Jett paces his narrative well, moving smoothly between the victims, the criminals, the investigators, and back again. Weeks went by without a word from the kidnappers. The investigation continued. For the first time, surveillance teams used technology that enabled the tracking of mobile phones. The FBI’s Behavioral Science Unit, as if looking into a crystal ball, summoned up an eerily accurate vision of the kidnapping couple.

But no one was happy. Penrith was under enormous pressure. Some of it was surely self-imposed, but FBI headquarters wanted results. Attorney General William Barr, then in his first turn at that post, was in close contact with FBI executives.

The Resos, having spent much of their life in Houston, had become friendly with fellow oilman George H.W. Bush, who in 1992 was resident in the White House. Even the president had questions about the case’s progress.

As the case grew more intense, the FBI received several calls. It was time for the drop. Throughout the night of June 18, a wild chase unfolded. The kidnappers used numerous notes and payphones to send agents and police from one location to another. At one point a rental car used by one of the kidnappers was spotted long enough for a license plate to be recorded.

It all finally started to fall apart for the kidnappers. If the fast-moving events of that evening took place in a novel, they would strain belief. The New Jersey U.S. Attorney Michael Chertoff hailed Penrith’s work as a “textbook perfect investigation.”

But even the best investigators in the world can’t rescue someone who is already dead. Reso had been left, gagged, inside the box in the metal storage locker, still dressed in his suit and tie for work. The bullet that shattered his arm had driven fabric into his flesh and fragments of bone out the exit wound.

For each of the first few days, he was given a mere cup of water. The temperature soared to 100 degrees inside that box. In just three or four days, he died in his own waste. After his death, Jackie and Art hid Sidney Reso’s body in a shallow grave in the Pine Barrens of New Jersey.

The investigators had to find the victim’s body. They focused on Jackie as their best hope of finding out what had happened. In recounting her interview with the investigators, Jett provides one of those details that lets us see into someone’s soul. Jackie’s complaint was that “jail was ruining her tan.”

Neither the U.S. attorney, Chertoff, nor the FBI chief, Penrith, were happy with cutting any break for Jackie. But they wanted to find Sid’s body for Pat Reso’s sake. So they made a deal.

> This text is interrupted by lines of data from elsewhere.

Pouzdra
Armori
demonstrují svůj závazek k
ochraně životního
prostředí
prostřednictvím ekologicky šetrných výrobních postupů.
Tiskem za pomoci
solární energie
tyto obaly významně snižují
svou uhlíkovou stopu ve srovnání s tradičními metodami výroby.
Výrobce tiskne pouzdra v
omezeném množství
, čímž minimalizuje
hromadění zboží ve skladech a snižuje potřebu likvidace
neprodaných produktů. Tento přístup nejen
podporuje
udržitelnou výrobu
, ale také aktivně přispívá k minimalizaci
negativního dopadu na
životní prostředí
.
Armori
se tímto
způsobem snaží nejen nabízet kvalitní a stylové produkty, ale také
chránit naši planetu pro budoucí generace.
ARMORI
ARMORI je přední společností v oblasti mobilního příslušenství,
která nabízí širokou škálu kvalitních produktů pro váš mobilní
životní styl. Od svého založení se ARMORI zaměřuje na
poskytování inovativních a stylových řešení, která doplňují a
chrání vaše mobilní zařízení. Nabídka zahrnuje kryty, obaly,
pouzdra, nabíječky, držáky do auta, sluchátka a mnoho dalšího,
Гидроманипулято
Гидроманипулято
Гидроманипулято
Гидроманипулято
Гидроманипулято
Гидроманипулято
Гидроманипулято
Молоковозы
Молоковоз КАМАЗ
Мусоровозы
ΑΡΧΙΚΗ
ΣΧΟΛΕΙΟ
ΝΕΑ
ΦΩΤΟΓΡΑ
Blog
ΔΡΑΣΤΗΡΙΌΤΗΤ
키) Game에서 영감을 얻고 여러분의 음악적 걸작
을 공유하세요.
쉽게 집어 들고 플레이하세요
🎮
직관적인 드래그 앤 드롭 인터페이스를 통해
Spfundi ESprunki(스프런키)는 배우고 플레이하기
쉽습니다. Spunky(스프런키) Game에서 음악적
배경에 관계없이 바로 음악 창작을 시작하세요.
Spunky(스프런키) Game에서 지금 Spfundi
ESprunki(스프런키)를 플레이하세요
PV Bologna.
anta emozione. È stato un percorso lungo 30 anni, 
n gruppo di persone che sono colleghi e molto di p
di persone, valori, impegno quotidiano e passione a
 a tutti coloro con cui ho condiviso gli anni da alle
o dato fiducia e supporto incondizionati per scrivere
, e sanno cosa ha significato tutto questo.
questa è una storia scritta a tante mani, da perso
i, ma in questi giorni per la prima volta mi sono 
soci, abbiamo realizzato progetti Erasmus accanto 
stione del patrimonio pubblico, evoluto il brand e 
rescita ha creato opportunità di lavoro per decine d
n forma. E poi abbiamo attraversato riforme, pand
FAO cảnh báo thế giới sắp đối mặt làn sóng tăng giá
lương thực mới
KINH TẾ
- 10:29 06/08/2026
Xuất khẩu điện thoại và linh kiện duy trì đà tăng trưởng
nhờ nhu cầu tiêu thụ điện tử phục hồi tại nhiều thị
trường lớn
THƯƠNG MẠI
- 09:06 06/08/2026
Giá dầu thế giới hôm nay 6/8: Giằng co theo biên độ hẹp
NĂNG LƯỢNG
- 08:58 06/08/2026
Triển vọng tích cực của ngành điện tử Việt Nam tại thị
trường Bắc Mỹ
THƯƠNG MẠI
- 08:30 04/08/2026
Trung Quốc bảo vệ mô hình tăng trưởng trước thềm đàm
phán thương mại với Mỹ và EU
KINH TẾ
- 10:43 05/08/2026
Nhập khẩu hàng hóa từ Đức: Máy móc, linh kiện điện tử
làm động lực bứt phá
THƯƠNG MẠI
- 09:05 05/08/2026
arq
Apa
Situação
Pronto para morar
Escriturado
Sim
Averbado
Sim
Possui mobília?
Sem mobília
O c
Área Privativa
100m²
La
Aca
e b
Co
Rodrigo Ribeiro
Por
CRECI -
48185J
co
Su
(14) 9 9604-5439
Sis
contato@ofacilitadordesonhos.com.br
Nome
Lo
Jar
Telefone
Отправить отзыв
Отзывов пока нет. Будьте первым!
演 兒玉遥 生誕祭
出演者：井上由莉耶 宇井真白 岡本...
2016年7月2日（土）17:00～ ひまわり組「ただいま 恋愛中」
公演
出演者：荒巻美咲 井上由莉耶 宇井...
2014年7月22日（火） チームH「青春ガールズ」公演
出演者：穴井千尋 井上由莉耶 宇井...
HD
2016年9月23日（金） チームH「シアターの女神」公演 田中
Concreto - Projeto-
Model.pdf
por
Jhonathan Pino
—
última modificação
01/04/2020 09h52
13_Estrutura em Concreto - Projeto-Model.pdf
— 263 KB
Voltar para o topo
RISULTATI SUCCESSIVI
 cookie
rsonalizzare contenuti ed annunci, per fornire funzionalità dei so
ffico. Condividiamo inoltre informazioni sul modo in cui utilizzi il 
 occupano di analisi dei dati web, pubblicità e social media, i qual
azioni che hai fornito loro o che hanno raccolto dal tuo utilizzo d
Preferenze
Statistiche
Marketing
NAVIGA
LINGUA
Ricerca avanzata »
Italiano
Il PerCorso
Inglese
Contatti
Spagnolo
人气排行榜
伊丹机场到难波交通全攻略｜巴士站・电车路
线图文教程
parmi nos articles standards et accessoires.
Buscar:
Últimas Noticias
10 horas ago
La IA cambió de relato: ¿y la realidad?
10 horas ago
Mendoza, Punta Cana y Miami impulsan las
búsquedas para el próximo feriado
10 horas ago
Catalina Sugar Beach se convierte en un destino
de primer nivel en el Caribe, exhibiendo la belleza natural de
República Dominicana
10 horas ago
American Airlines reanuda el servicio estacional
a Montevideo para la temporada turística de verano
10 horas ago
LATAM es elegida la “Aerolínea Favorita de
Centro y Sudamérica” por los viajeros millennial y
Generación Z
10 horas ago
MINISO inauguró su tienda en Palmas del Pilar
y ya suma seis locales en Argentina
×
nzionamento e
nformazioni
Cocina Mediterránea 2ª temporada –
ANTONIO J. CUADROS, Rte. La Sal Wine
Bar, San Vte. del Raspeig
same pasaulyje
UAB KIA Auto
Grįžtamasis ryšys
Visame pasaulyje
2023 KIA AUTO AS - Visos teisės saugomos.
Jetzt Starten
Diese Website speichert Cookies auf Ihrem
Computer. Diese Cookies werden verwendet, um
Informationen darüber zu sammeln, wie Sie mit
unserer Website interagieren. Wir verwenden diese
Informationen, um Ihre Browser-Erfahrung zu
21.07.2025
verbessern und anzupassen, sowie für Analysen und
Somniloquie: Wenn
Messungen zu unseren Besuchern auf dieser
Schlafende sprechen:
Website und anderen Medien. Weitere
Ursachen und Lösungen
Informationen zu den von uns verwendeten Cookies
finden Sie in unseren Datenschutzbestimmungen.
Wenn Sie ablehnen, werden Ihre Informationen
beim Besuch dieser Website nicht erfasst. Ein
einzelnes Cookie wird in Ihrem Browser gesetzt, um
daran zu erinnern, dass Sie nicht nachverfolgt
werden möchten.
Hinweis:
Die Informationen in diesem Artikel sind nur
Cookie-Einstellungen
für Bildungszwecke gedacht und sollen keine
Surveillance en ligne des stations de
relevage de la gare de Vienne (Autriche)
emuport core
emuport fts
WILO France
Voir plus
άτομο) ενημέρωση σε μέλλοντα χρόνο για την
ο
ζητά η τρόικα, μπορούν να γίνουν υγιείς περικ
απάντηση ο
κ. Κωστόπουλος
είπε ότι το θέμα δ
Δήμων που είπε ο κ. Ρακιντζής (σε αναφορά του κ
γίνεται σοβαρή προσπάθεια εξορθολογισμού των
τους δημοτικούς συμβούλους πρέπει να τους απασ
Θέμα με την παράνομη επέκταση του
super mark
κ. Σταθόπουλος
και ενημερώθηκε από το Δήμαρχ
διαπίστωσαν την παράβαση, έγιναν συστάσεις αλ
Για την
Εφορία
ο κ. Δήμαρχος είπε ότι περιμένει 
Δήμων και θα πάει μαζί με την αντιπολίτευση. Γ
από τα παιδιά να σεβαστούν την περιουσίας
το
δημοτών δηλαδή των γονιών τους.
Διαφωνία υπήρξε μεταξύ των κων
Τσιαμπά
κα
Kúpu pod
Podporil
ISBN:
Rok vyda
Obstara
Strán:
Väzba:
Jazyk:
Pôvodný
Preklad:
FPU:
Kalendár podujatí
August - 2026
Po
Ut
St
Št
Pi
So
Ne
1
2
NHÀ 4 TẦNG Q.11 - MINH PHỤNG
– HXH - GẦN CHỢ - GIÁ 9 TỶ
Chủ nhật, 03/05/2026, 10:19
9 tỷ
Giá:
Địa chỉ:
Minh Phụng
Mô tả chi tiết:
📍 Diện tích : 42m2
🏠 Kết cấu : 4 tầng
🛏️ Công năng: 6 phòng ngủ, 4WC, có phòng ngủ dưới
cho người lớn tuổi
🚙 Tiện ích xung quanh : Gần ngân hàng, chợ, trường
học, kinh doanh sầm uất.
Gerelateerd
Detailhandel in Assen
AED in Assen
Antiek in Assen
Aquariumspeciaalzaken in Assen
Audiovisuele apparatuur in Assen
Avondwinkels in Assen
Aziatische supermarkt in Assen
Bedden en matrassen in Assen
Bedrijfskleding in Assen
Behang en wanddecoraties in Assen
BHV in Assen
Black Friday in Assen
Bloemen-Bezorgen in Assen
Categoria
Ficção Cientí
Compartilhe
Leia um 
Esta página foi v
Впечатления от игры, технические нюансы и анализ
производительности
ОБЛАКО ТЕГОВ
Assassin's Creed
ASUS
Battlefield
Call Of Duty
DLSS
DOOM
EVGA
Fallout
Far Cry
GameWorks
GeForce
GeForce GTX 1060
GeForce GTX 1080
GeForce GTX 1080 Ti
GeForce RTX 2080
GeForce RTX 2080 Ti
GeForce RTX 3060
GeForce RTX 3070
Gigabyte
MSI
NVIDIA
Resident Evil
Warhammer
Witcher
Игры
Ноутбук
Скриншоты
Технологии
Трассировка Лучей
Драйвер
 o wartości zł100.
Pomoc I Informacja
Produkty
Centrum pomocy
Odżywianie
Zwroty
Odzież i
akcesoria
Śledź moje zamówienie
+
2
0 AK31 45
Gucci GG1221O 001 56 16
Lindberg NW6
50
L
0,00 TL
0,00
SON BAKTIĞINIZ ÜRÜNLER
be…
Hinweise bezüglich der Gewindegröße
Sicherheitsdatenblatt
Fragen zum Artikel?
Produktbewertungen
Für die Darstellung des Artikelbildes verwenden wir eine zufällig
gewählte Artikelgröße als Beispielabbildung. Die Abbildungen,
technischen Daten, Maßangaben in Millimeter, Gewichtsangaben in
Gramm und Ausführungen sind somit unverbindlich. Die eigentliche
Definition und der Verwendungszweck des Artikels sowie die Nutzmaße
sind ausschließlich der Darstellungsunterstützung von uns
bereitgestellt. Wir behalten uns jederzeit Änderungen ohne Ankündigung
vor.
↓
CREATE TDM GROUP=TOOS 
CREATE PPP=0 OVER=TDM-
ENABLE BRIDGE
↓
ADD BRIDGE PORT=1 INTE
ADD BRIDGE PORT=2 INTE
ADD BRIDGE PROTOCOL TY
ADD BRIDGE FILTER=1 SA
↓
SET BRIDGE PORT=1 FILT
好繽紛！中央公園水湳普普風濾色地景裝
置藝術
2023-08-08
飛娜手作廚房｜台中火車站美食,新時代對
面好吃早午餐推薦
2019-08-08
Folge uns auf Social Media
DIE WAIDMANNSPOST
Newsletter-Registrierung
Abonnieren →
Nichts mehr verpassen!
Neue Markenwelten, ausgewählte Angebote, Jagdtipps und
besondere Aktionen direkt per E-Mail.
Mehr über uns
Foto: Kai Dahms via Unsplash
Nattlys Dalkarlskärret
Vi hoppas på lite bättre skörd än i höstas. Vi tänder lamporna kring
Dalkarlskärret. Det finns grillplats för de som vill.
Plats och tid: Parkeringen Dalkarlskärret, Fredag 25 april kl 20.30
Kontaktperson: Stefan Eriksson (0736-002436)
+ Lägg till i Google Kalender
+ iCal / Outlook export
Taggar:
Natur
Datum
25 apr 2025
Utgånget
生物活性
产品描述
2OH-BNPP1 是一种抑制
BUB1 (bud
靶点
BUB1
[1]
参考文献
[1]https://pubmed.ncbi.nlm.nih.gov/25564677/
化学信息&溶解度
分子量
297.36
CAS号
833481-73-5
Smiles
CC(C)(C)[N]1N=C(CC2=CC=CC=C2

‘You Got Away With Murder’

There are at least three intertwined tales in Taking Mr. Exxon. It is a virtual manual on how to run a major investigation, it is a love story between Sid and Pat – and even Art and Jackie – and it is a tale of horror, with the death inside the box.

The author, like the investigators, prosecutor, and judge, clearly became emotionally involved. This is most evident when the tale has moved into the courtroom. There the ghastly details of Reso’s ordeal are revealed.

For her cooperation, Jackie Seale was rewarded with 20 years in federal prison and a concurrent state sentence. She was released after only 17 years of confinement, during which she taught Pilates to keep her shape. She remarried. The sentencing judge was prescient when he told Jackie, “You got away with murder.”

In imposing a 95-year sentence with no possibility of parole, U.S. District Judge Garrett Brown said to Art Seale that the “mercy you will be given is the same you gave your innocent victim — none.”